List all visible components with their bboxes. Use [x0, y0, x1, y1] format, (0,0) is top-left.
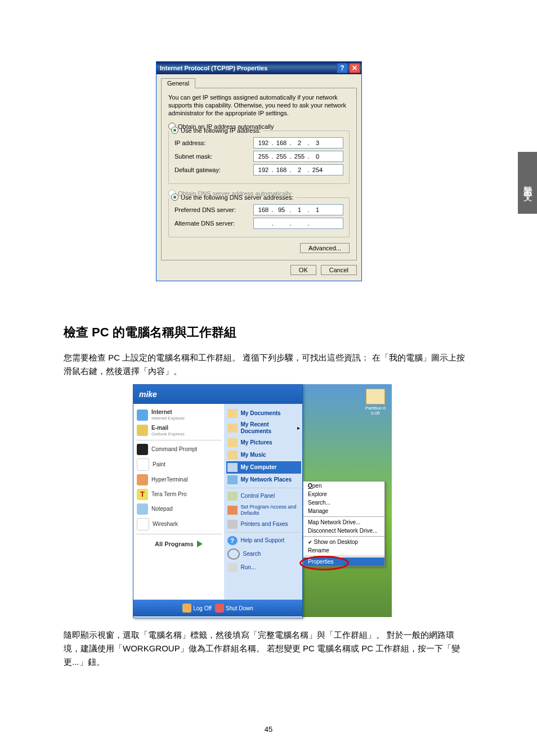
advanced-button[interactable]: Advanced... [300, 243, 350, 253]
printers-faxes[interactable]: Printers and Faxes [226, 518, 301, 530]
ctx-rename[interactable]: Rename [303, 546, 384, 555]
my-network-places[interactable]: My Network Places [226, 474, 301, 486]
tcpip-properties-dialog: Internet Protocol (TCP/IP) Properties ? … [156, 61, 362, 281]
run[interactable]: Run... [226, 561, 301, 574]
start-notepad[interactable]: Notepad [136, 502, 222, 516]
start-teraterm[interactable]: TTera Term Pro [136, 487, 222, 502]
ctx-show-desktop[interactable]: Show on Desktop [303, 538, 384, 546]
close-button[interactable]: ✕ [349, 63, 360, 73]
my-music[interactable]: My Music [226, 449, 301, 461]
ctx-search[interactable]: Search... [303, 498, 384, 507]
my-recent-docs[interactable]: My Recent Documents▸ [226, 420, 301, 436]
alternate-dns-input[interactable]: . . . [253, 218, 343, 229]
adns-label: Alternate DNS server: [174, 220, 253, 227]
info-text: You can get IP settings assigned automat… [168, 94, 350, 117]
ctx-disconnect-drive[interactable]: Disconnect Network Drive... [303, 526, 384, 535]
start-user: mike [133, 385, 302, 404]
start-panel: mike InternetInternet Explorer E-mailOut… [133, 384, 303, 618]
start-email[interactable]: E-mailOutlook Express [136, 423, 222, 439]
ip-label: IP address: [174, 140, 253, 146]
radio-use-ip[interactable]: Use the following IP address: [169, 127, 263, 134]
log-off-button[interactable]: Log Off [182, 604, 212, 613]
gateway-label: Default gateway: [174, 166, 253, 173]
control-panel[interactable]: Control Panel [226, 490, 301, 502]
subnet-mask-input[interactable]: 255. 255. 255. 0 [253, 151, 343, 162]
general-tab[interactable]: General [161, 78, 195, 88]
dialog-title: Internet Protocol (TCP/IP) Properties [160, 65, 267, 71]
ctx-open[interactable]: Open [303, 482, 384, 490]
ip-address-input[interactable]: 192. 168. 2. 3 [253, 137, 343, 148]
start-menu-screenshot: Partition 0 0.05 mike InternetInternet E… [133, 384, 392, 617]
radio-icon [171, 127, 178, 134]
search[interactable]: Search [226, 547, 301, 561]
start-paint[interactable]: Paint [136, 457, 222, 472]
ctx-map-drive[interactable]: Map Network Drive... [303, 518, 384, 526]
section-heading: 檢查 PC 的電腦名稱與工作群組 [64, 324, 236, 341]
side-language-tab: 繁體中文 [518, 152, 537, 214]
start-internet[interactable]: InternetInternet Explorer [136, 407, 222, 423]
radio-use-dns[interactable]: Use the following DNS server addresses: [169, 194, 296, 201]
context-menu: Open Explore Search... Manage Map Networ… [303, 481, 385, 566]
help-button[interactable]: ? [337, 63, 348, 73]
paragraph-1: 您需要檢查 PC 上設定的電腦名稱和工作群組。 遵循下列步驟，可找出這些資訊： … [64, 351, 470, 378]
start-wireshark[interactable]: Wireshark [136, 516, 222, 532]
ctx-explore[interactable]: Explore [303, 490, 384, 498]
start-hyperterminal[interactable]: HyperTerminal [136, 472, 222, 487]
page-number: 45 [265, 725, 272, 734]
arrow-right-icon [197, 541, 203, 547]
radio-icon [171, 194, 178, 201]
cancel-button[interactable]: Cancel [321, 265, 357, 275]
paragraph-2: 隨即顯示視窗，選取「電腦名稱」標籤，然後填寫「完整電腦名稱」與「工作群組」。 對… [64, 628, 470, 669]
ctx-manage[interactable]: Manage [303, 507, 384, 515]
highlight-oval [299, 556, 349, 570]
help-support[interactable]: ?Help and Support [226, 534, 301, 547]
preferred-dns-input[interactable]: 168. 95. 1. 1 [253, 204, 343, 215]
ok-button[interactable]: OK [290, 265, 316, 275]
my-documents[interactable]: My Documents [226, 407, 301, 420]
shut-down-button[interactable]: Shut Down [215, 604, 253, 613]
dialog-titlebar: Internet Protocol (TCP/IP) Properties ? … [156, 62, 361, 74]
default-gateway-input[interactable]: 192. 168. 2. 254 [253, 164, 343, 176]
my-pictures[interactable]: My Pictures [226, 436, 301, 449]
all-programs[interactable]: All Programs [136, 536, 222, 552]
recycle-bin-icon: Partition 0 0.05 [364, 389, 387, 416]
set-program-access[interactable]: Set Program Access and Defaults [226, 502, 301, 518]
my-computer[interactable]: My Computer [226, 461, 301, 474]
pdns-label: Preferred DNS server: [174, 206, 253, 213]
mask-label: Subnet mask: [174, 153, 253, 160]
start-cmd[interactable]: Command Prompt [136, 442, 222, 457]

▶ Exercise: Restate each entry word for word. Omit every picture.

▶ Exercise solution:
List all visible components with their bboxes. Use [x0, y0, x1, y1] format, (0,0) is top-left.
advanced-button[interactable]: Advanced... [300, 243, 350, 253]
printers-faxes[interactable]: Printers and Faxes [226, 518, 301, 530]
ctx-rename[interactable]: Rename [303, 546, 384, 555]
my-network-places[interactable]: My Network Places [226, 474, 301, 486]
tcpip-properties-dialog: Internet Protocol (TCP/IP) Properties ? … [156, 61, 362, 281]
run[interactable]: Run... [226, 561, 301, 574]
start-notepad[interactable]: Notepad [136, 502, 222, 516]
start-teraterm[interactable]: TTera Term Pro [136, 487, 222, 502]
ctx-show-desktop[interactable]: Show on Desktop [303, 538, 384, 546]
close-button[interactable]: ✕ [349, 63, 360, 73]
my-music[interactable]: My Music [226, 449, 301, 461]
ctx-search[interactable]: Search... [303, 498, 384, 507]
my-recent-docs[interactable]: My Recent Documents▸ [226, 420, 301, 436]
alternate-dns-input[interactable]: . . . [253, 218, 343, 229]
adns-label: Alternate DNS server: [174, 220, 253, 227]
info-text: You can get IP settings assigned automat… [168, 94, 350, 117]
ctx-disconnect-drive[interactable]: Disconnect Network Drive... [303, 526, 384, 535]
start-user: mike [133, 385, 302, 404]
start-panel: mike InternetInternet Explorer E-mailOut… [133, 384, 303, 618]
start-email[interactable]: E-mailOutlook Express [136, 423, 222, 439]
ip-label: IP address: [174, 140, 253, 146]
radio-use-ip[interactable]: Use the following IP address: [169, 127, 263, 134]
log-off-button[interactable]: Log Off [182, 604, 212, 613]
gateway-label: Default gateway: [174, 166, 253, 173]
control-panel[interactable]: Control Panel [226, 490, 301, 502]
subnet-mask-input[interactable]: 255. 255. 255. 0 [253, 151, 343, 162]
general-tab[interactable]: General [161, 78, 195, 88]
dialog-title: Internet Protocol (TCP/IP) Properties [160, 65, 267, 71]
ctx-open[interactable]: Open [303, 482, 384, 490]
ip-address-input[interactable]: 192. 168. 2. 3 [253, 137, 343, 148]
start-menu-screenshot: Partition 0 0.05 mike InternetInternet E… [133, 384, 392, 617]
radio-icon [171, 127, 178, 134]
search[interactable]: Search [226, 547, 301, 561]
start-paint[interactable]: Paint [136, 457, 222, 472]
ctx-map-drive[interactable]: Map Network Drive... [303, 518, 384, 526]
section-heading: 檢查 PC 的電腦名稱與工作群組 [64, 324, 236, 341]
side-language-tab: 繁體中文 [518, 152, 537, 214]
start-internet[interactable]: InternetInternet Explorer [136, 407, 222, 423]
radio-use-dns[interactable]: Use the following DNS server addresses: [169, 194, 296, 201]
context-menu: Open Explore Search... Manage Map Networ… [303, 481, 385, 566]
help-button[interactable]: ? [337, 63, 348, 73]
paragraph-1: 您需要檢查 PC 上設定的電腦名稱和工作群組。 遵循下列步驟，可找出這些資訊： … [64, 351, 470, 378]
start-wireshark[interactable]: Wireshark [136, 516, 222, 532]
ctx-explore[interactable]: Explore [303, 490, 384, 498]
start-hyperterminal[interactable]: HyperTerminal [136, 472, 222, 487]
page-number: 45 [265, 725, 272, 734]
arrow-right-icon [197, 541, 203, 547]
radio-icon [171, 194, 178, 201]
cancel-button[interactable]: Cancel [321, 265, 357, 275]
paragraph-2: 隨即顯示視窗，選取「電腦名稱」標籤，然後填寫「完整電腦名稱」與「工作群組」。 對… [64, 628, 470, 669]
ctx-manage[interactable]: Manage [303, 507, 384, 515]
highlight-oval [299, 556, 349, 570]
help-support[interactable]: ?Help and Support [226, 534, 301, 547]
preferred-dns-input[interactable]: 168. 95. 1. 1 [253, 204, 343, 215]
ok-button[interactable]: OK [290, 265, 316, 275]
my-documents[interactable]: My Documents [226, 407, 301, 420]
shut-down-button[interactable]: Shut Down [215, 604, 253, 613]
dialog-titlebar: Internet Protocol (TCP/IP) Properties ? … [156, 62, 361, 74]
default-gateway-input[interactable]: 192. 168. 2. 254 [253, 164, 343, 176]
my-pictures[interactable]: My Pictures [226, 436, 301, 449]
all-programs[interactable]: All Programs [136, 536, 222, 552]
recycle-bin-icon: Partition 0 0.05 [364, 389, 387, 416]
set-program-access[interactable]: Set Program Access and Defaults [226, 502, 301, 518]
my-computer[interactable]: My Computer [226, 461, 301, 474]
pdns-label: Preferred DNS server: [174, 206, 253, 213]
mask-label: Subnet mask: [174, 153, 253, 160]
start-cmd[interactable]: Command Prompt [136, 442, 222, 457]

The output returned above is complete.